My data looks like this:
TrainNo | Distance | OriginCode | Count |
15905 | 4273 | Awy | 1 |
15905 | 4273 | Cape | 28 |
15905 | 4273 | Ndls | 5 |
15906 | 4273 | Apdj | 5 |
15906 | 4273 | Asn | 2 |
15906 | 4273 | Dbrg | 28 |
15905 | 4231 | Awy | 1 |
15905 | 4231 | Bza | 1 |
15905 | 4231 | Cape | 23 |
Each train runs through multiple origin stations but I want to capture the highest distance each train runs through. So for train 15905, it covers distance of 4273 and 4231 but I only require the highest one. There are various origin codes coming for 4273 like Awy, cape and ndls, but I want to capture the origin station with the highest count so Cape in this this. Main idea being, for each train which has various distances, I want to capture the highest distance and a station with the highest count within the max distance.
My output needs to look like this.

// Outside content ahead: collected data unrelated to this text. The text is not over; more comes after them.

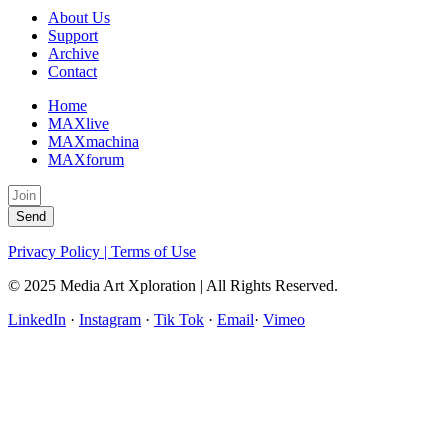
About Us
Support
Archive
Contact
Home
MAXlive
MAXmachina
MAXforum
Send
Privacy Policy | Terms of Use
© 2025 Media Art Xploration | All Rights Reserved.
LinkedIn
·
Instagram
·
Tik Tok
·
Email
·
Vimeo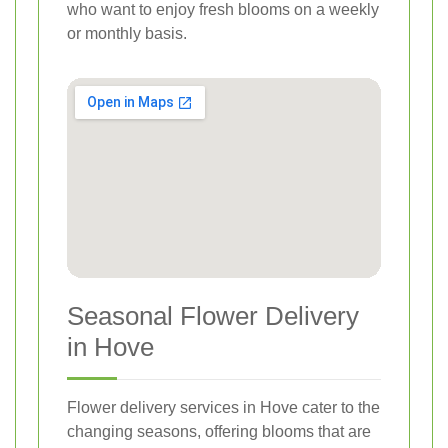
who want to enjoy fresh blooms on a weekly
or monthly basis.
Seasonal Flower Delivery
in Hove
Flower delivery services in Hove cater to the
changing seasons, offering blooms that are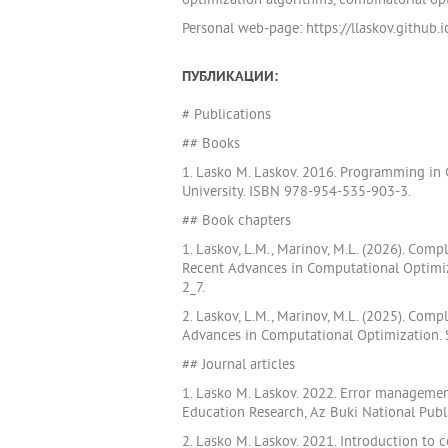
optimization algorithms, combinatorial opt
Personal web-page: https://llaskov.github.i
ПУБЛИКАЦИИ:
# Publications
## Books
1. Lasko M. Laskov. 2016. Programming in
University. ISBN 978-954-535-903-3.
## Book chapters
1. Laskov, L.M., Marinov, M.L. (2026). Com
Recent Advances in Computational Optimiza
2_7.
2. Laskov, L.M., Marinov, M.L. (2025). Com
Advances in Computational Optimization. S
## Journal articles
1. Lasko M. Laskov. 2022. Error managemen
Education Research, Az Buki National Pub
2. Lasko M. Laskov. 2021. Introduction to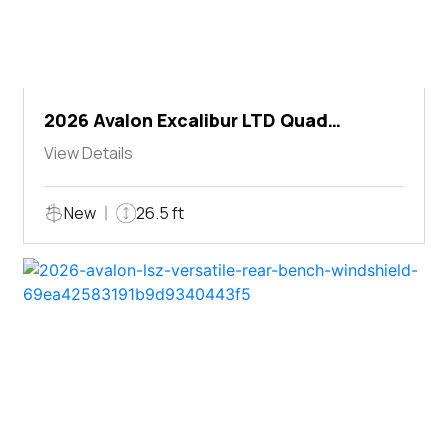
2026 Avalon Excalibur LTD Quad
Lounger Shift
View Details
New
26.5 ft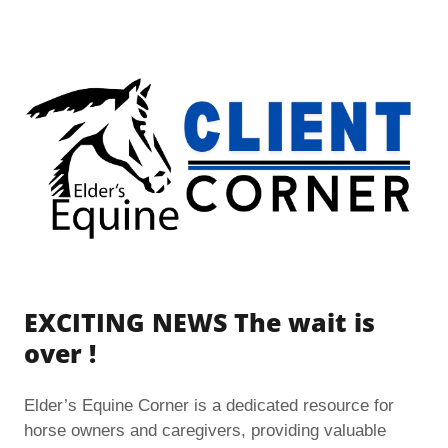
EXCITING NEWS The wait is
over !
Elder’s Equine Corner is a dedicated resource for
horse owners and caregivers, providing valuable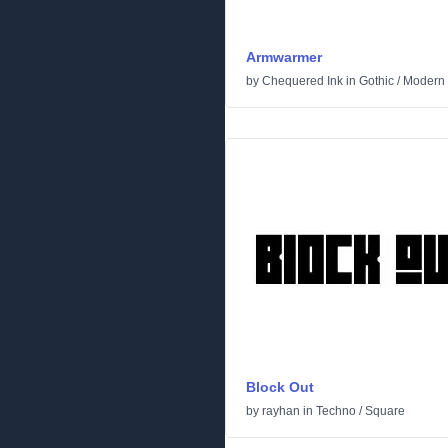
Armwarmer
by
Chequered Ink
in
Gothic
/
Modern
Block Out
by
rayhan
in
Techno
/
Square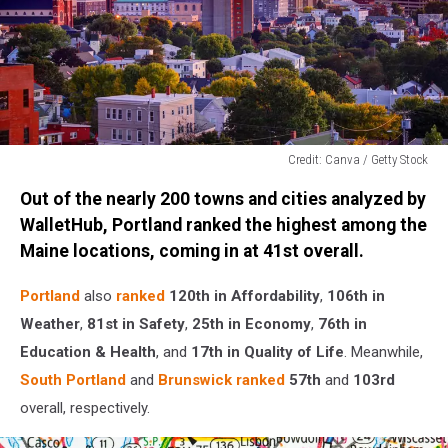
Credit: Canva / Getty Stock
Credit:
Out of the nearly 200 towns and cities analyzed by
Canva
/
WalletHub, Portland ranked the highest among the
Getty
Maine locations, coming in at 41st overall.
Stock
Portland
also
ranked
120th in Affordability
,
106th in
Weather
,
81st in Safety
,
25th in Economy
,
76th in
Education & Health
, and
17th in Quality of Life
. Meanwhile,
South Portland
and
Brunswick
ranked
57th
and
103rd
overall, respectively.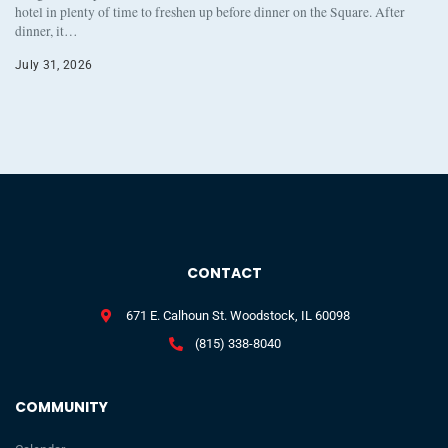
hotel in plenty of time to freshen up before dinner on the Square. After
dinner, it…
July 31, 2026
CONTACT
671 E. Calhoun St. Woodstock, IL 60098
(815) 338-8040
COMMUNITY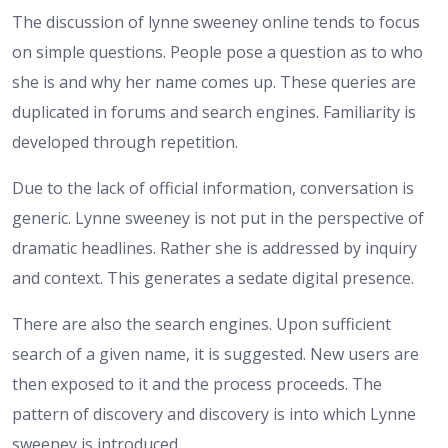
The discussion of lynne sweeney online tends to focus
on simple questions. People pose a question as to who
she is and why her name comes up. These queries are
duplicated in forums and search engines. Familiarity is
developed through repetition.
Due to the lack of official information, conversation is
generic. Lynne sweeney is not put in the perspective of
dramatic headlines. Rather she is addressed by inquiry
and context. This generates a sedate digital presence.
There are also the search engines. Upon sufficient
search of a given name, it is suggested. New users are
then exposed to it and the process proceeds. The
pattern of discovery and discovery is into which Lynne
sweeney is introduced.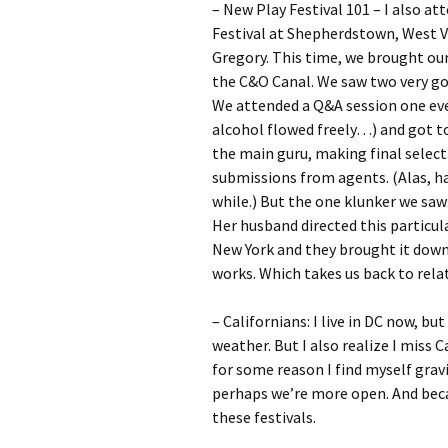
– New Play Festival 101 – I also 
Festival at Shepherdstown, West Vi
Gregory. This time, we brought our
the C&O Canal. We saw two very go
We attended a Q&A session one even
alcohol flowed freely…) and got to 
the main guru, making final select
submissions from agents. (Alas, h
while.) But the one klunker we saw:
Her husband directed this particul
New York and they brought it down
works. Which takes us back to rel
– Californians: I live in DC now, bu
weather. But I also realize I miss C
for some reason I find myself gravi
perhaps we’re more open. And beca
these festivals.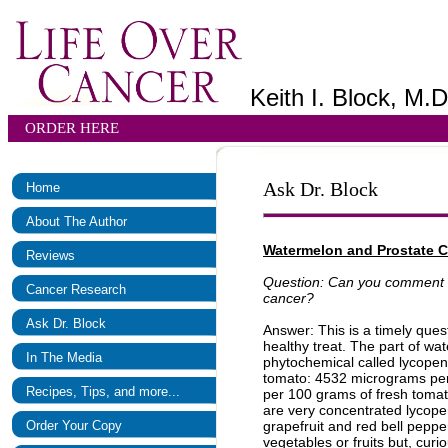
Keith I. Block, M.D
ORDER HERE
Ask Dr. Block
Home
About The Author
Watermelon and Prostate 
Reviews
Question: Can you comment on
Cancer Research
cancer?
Ask Dr. Block
Answer: This is a timely ques
healthy treat. The part of wat
In The Media
phytochemical called lycopen
tomato: 4532 micrograms pe
Recipes, Tips, and more...
per 100 grams of fresh tomat
are very concentrated lycop
Order Your Copy
grapefruit and red bell peppe
vegetables or fruits but, curi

Each train should only have one row data. Would appreciate any help, thanks
TrainNo | Distance | OriginCode | Count |
15905 | 4273 | Cape | 28 |
15906 | 4273 | Dbrg | 28 |
Solved! Go to Solution.
Hi @Suvasini the tool that will allow you to attack this problem is the Summerize tool, which will allow you to aggregate your data for each 'TrainNo'.
The configuration:
GroupBy: TrainNo
Max: Distance
Max: Count
Will return you your two row table given your sample, the only value missing would be your OriginCode which matches the max count, this can be bought through by joining your summerize output with your original data, joining on 'TrainNo', 'Distance=MaxDistance' and 'Count='MaxCount'.
Hope this is useful
Ben
@Suvasini
I think Sort Tool is a very good fit for this situation.
Thankyou!
@Qiu Much better!
Which tool is beneficial to compute the distance of top 3 closest stations from lets assume station A?